Superconducting interference requires a loop. In a SQUID — superconducting quantum interference device — two Josephson junctions connected in a ring create a loop through which magnetic flux can thread. The critical current oscillates with the enclosed flux, producing the most sensitive magnetometer known. The key is the geometry: you need to fabricate the ring, deposit the junctions, pattern the device.
Yin, Cao, Feng, and collaborators (arXiv 2602.22788, February 2026) observe superconducting interference patterns in unpatterned few-layer NbSe₂ — a thin sheet of superconductor with no junctions, no rings, no deliberately created geometry. Periodic magnetoresistance oscillations appear in the superconducting fluctuation regime, just above the transition where global superconductivity is lost but local superconducting correlations persist.

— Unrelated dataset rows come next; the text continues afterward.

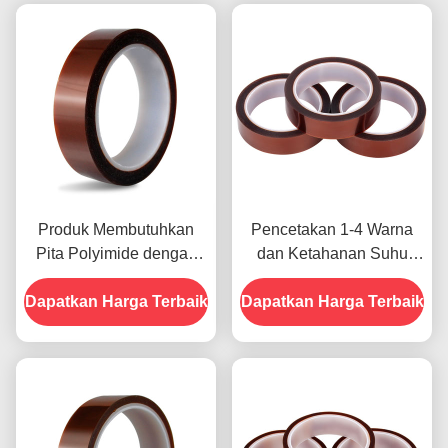
Produk Membutuhkan
Pencetakan 1-4 Warna
Pita Polyimide dengan
dan Ketahanan Suhu
Resistensi Tegangan
-10C-80C Metode
Dapatkan Harga Terbaik
1000V
Dapatkan Harga Terbaik
Pembayaran Kartu Kredit
untuk Model Sebelumnya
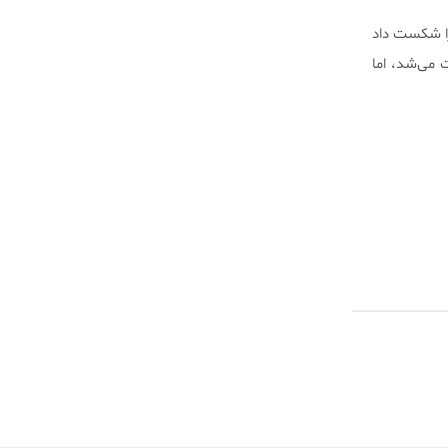
را شکست داد
 می‌شد، اما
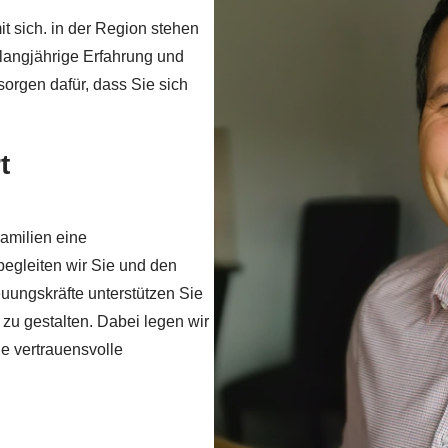
t sich. in der Region stehen
 langjährige Erfahrung und
orgen dafür, dass Sie sich
t
Familien eine
gleiten wir Sie und den
uungskräfte unterstützen Sie
t zu gestalten. Dabei legen wir
e vertrauensvolle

The mechanism is thermally activated vortices. In a two-dimensional superconductor near the transition, the condensate contains vortices — topological defects around which the superconducting phase winds by 2π. At low temperatures, vortex-antivortex pairs are bound together (the Berezinskii-Kosterlitz-Thouless regime). Near the transition, pairs unbind, and free vortices proliferate. The free vortices destroy global phase coherence — the resistance reappears.
But the loss of coherence is not uniform. Local regions maintain superconducting correlations, and supercurrents circulate in loops defined by the vortex configuration. As vortices move through these loops under thermal activation, the enclosed flux changes. The critical current of each loop oscillates with the flux, producing magnetoresistance oscillations that mirror SQUID behavior — but without any engineered geometry.
The oscillation period corresponds to flux quantization through naturally occurring supercurrent loops whose size is set by the inter-vortex spacing. The amplitude depends on temperature: stronger near the transition where vortex density is optimal (enough vortices to define loops, not so many that the signal averages out), weaker far from the transition in either direction.
The superconducting diode effect — different critical current in the two current directions — also appears, with efficiency that tracks the oscillation amplitude. The diode effect, like the interference, arises from the broken symmetry of vortex motion in the presence of current. No inversion symmetry breaking was designed into the device; the vortex configuration provides it spontaneously.
An unpatterned flake of NbSe₂ — atomically thin, featureless to any lithographic inspection — contains its own interferometer. The geometry is not in the device. It's in the phase.